What the exercise asks
Search the records for "дома". Copy every line where it appears.

Source records:
----------
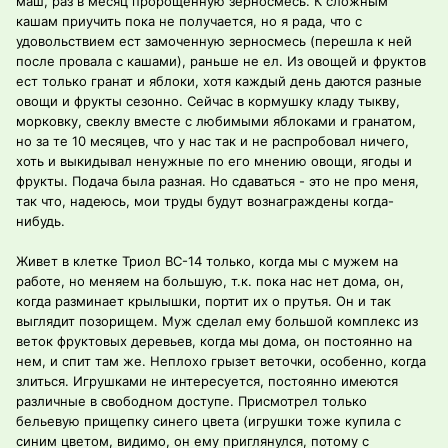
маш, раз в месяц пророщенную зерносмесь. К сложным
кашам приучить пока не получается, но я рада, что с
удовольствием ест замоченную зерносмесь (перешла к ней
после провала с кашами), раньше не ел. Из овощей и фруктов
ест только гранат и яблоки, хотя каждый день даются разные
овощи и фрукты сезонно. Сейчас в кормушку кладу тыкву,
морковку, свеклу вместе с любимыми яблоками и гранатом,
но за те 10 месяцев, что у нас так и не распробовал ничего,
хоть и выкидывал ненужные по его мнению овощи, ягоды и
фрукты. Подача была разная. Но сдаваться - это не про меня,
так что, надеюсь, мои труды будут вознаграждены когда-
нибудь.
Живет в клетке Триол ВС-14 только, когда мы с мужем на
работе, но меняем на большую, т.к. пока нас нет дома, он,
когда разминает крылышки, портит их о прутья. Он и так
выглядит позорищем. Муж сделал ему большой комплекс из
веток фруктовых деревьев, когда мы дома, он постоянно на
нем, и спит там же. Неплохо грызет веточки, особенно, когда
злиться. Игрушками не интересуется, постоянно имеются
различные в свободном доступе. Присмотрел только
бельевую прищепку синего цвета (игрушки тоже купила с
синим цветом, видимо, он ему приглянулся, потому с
----------
Written answer
работе, но меняем на большую, т.к. пока нас нет дома, он,
веток фруктовых деревьев, когда мы дома, он постоянно на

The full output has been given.